[Collected data]

----------

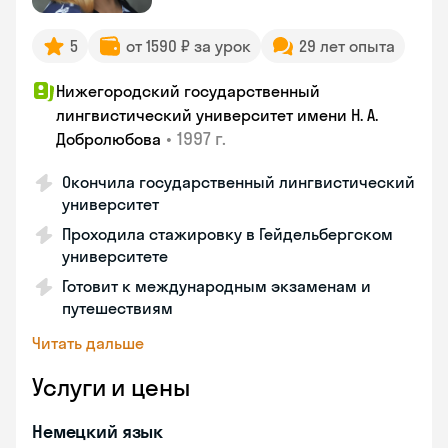
5
от 1590 ₽ за урок
29 лет опыта
Нижегородский государственный
лингвистический университет имени Н. А.
•
1997 г.
Добролюбова
Окончила государственный лингвистический
университет
Проходила стажировку в Гейдельбергском
университете
Готовит к международным экзаменам и
путешествиям
Читать дальше
Услуги и цены
Немецкий язык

----------

Work to complete:
Going through the entries, return every line holding the word "лингвистический".

Solution for this problem:
лингвистический университет имени Н. А.
Окончила государственный лингвистический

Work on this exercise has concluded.